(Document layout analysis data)
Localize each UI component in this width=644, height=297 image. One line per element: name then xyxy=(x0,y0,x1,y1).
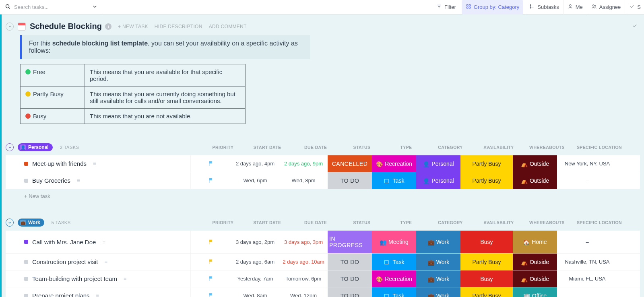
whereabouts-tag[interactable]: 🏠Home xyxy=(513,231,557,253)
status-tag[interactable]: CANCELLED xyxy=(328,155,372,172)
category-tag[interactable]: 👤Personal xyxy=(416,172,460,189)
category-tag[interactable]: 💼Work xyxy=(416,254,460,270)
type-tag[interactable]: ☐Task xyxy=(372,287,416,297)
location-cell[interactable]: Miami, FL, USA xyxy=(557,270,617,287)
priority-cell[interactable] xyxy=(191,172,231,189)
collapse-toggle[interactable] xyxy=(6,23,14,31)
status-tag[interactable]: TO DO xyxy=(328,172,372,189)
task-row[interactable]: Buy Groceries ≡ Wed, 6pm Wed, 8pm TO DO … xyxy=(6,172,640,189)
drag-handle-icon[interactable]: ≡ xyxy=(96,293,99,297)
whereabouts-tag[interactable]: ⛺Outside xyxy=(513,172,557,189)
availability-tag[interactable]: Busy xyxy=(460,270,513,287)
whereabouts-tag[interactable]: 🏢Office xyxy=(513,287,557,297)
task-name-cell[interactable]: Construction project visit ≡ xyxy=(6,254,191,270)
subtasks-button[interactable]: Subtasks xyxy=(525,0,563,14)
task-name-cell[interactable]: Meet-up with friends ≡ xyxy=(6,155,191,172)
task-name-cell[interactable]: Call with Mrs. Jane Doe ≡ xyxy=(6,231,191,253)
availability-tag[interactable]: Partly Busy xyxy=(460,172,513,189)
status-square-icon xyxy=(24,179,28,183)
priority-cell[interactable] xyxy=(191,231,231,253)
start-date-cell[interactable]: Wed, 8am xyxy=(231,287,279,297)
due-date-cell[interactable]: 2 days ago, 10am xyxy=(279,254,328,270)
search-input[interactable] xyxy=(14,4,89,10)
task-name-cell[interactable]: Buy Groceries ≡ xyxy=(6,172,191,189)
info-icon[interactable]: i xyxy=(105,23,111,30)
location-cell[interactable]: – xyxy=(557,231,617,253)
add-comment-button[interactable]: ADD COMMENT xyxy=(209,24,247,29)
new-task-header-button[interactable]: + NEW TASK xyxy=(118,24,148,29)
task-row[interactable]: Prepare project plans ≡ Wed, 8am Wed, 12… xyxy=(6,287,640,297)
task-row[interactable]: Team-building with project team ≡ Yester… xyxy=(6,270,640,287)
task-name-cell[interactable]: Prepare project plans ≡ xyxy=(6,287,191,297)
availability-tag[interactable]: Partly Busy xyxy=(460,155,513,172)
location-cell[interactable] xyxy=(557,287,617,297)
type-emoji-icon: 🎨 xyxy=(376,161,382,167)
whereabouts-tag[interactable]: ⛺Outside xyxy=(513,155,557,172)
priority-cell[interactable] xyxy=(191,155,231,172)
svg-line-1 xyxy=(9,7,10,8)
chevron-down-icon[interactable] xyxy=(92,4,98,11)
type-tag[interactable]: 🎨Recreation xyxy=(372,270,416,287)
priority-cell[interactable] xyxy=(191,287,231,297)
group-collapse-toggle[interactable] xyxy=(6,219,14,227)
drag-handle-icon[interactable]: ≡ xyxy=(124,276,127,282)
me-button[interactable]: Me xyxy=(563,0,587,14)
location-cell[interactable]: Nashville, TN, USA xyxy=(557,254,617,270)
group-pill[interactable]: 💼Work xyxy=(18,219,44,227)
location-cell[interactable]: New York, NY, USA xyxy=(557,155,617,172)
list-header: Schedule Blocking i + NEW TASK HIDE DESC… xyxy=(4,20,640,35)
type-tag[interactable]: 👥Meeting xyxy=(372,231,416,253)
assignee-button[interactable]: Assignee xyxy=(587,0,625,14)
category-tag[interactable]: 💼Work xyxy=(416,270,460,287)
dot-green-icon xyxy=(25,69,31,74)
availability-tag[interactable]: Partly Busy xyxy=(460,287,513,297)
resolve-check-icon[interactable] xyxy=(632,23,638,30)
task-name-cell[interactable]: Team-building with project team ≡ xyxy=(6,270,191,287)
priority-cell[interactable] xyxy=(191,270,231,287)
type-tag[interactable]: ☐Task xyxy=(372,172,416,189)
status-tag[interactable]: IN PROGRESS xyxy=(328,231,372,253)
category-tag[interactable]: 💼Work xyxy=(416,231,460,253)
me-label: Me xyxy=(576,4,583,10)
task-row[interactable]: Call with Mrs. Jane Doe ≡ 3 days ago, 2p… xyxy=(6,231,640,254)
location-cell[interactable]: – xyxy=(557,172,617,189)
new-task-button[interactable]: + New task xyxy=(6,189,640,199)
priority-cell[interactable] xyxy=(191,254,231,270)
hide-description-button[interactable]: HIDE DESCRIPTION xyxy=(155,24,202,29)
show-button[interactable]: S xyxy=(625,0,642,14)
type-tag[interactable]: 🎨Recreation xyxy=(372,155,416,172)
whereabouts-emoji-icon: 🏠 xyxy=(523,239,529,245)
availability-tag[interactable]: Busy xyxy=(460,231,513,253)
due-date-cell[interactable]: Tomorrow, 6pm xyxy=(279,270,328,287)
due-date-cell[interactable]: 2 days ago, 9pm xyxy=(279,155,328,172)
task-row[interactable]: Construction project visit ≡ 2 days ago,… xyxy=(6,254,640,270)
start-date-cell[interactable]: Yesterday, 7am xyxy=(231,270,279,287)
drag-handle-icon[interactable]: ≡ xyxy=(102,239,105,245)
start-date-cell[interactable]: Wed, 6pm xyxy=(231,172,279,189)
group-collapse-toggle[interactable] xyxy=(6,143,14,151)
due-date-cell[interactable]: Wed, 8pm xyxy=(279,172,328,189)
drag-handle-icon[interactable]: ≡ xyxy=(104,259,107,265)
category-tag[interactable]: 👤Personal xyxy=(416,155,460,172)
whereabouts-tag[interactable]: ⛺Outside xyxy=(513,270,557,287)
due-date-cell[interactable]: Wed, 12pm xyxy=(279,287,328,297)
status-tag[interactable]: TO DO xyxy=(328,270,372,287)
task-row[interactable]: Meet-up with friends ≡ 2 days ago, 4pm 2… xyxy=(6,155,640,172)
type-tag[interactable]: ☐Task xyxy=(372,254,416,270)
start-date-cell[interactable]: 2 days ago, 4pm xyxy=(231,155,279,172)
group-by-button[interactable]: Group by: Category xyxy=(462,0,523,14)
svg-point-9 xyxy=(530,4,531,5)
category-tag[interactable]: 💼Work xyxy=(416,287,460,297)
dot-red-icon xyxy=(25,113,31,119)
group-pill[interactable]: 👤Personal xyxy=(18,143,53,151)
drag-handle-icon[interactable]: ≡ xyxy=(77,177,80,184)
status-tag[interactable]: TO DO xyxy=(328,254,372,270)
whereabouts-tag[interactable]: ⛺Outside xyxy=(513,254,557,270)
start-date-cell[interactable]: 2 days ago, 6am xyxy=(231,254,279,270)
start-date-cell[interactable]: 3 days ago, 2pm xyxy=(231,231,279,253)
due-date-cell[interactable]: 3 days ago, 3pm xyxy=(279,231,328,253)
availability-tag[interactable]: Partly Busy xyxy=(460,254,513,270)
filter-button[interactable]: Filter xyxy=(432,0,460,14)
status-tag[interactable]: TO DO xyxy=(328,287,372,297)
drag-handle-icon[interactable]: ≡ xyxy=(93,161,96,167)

## PROBLEM DETAILS:
Look through the data above. Each line containing the word "building" needs to be copied.

## ANSWER BOX:
task-row[interactable]: Team-building with project team ≡ Yester… xyxy=(6,270,640,287)
task-name-cell[interactable]: Team-building with project team ≡ xyxy=(6,270,191,287)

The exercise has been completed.